--- Data under study Enclosed Below ---
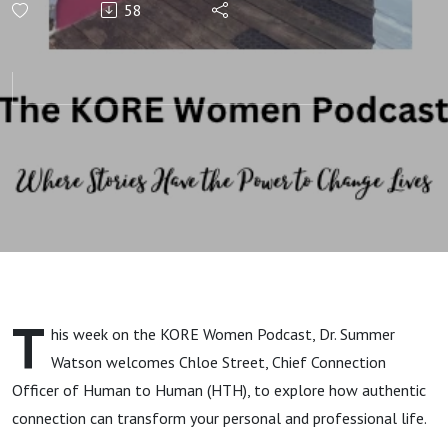
58
Leadership
and
Reconnecting
to Purpose
and Potential
with Chloe
T
his week on the KORE Women Podcast, Dr. Summer
Street
Watson welcomes Chloe Street, Chief Connection
Officer of Human to Human (HTH), to explore how authentic
connection can transform your personal and professional life.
--- End of Enclosed Data under study ---
The problem:
An exact copy of the entries above is needed, with the pictures removed.

Your solution:
58
Leadership
and
Reconnecting
to Purpose
and Potential
with Chloe
T
his week on the KORE Women Podcast, Dr. Summer
Street
Watson welcomes Chloe Street, Chief Connection
Officer of Human to Human (HTH), to explore how authentic
connection can transform your personal and professional life.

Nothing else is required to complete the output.